- [Work to complete]: Find the word "indiana" in the data, then copy each line where it is found.

Excerpts from a dataset:
□ □ □ □
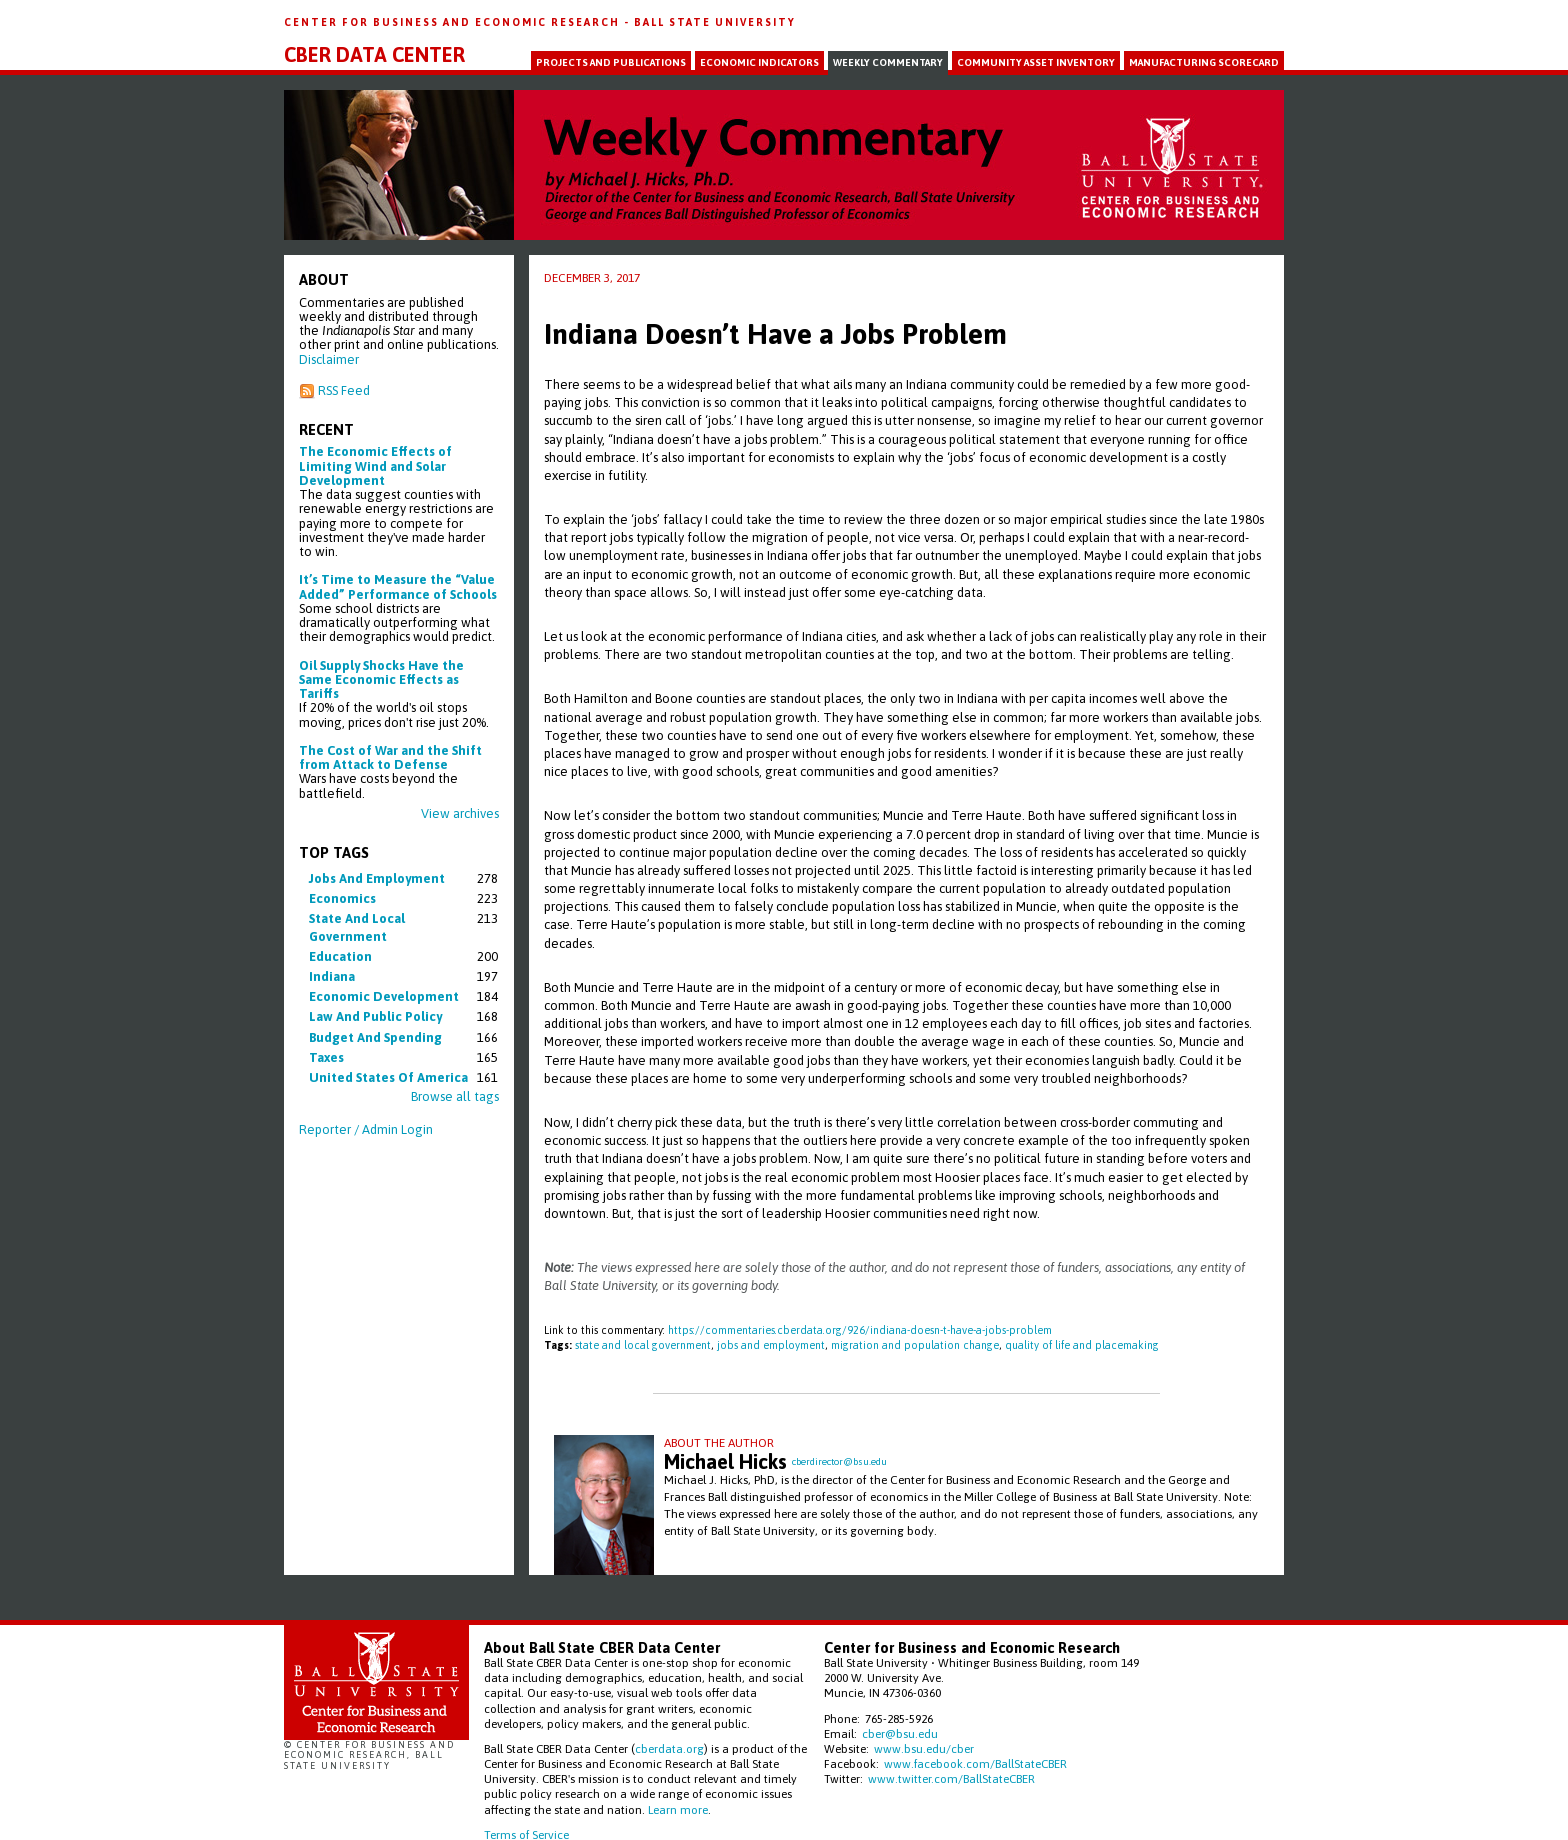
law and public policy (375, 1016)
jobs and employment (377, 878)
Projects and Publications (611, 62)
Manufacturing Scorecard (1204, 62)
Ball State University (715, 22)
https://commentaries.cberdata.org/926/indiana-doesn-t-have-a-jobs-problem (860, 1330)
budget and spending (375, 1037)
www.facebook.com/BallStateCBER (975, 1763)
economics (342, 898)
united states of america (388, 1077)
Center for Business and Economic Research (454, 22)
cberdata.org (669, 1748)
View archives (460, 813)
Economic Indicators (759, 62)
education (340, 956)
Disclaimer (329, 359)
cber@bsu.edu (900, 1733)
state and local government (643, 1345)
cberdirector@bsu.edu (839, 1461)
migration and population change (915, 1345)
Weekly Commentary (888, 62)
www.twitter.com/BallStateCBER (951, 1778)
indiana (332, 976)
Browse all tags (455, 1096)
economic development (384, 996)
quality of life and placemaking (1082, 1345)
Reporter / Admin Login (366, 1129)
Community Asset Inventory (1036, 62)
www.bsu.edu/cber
□ □ □ □
- [Task answer]:
https://commentaries.cberdata.org/926/indiana-doesn-t-have-a-jobs-problem (860, 1330)
indiana (332, 976)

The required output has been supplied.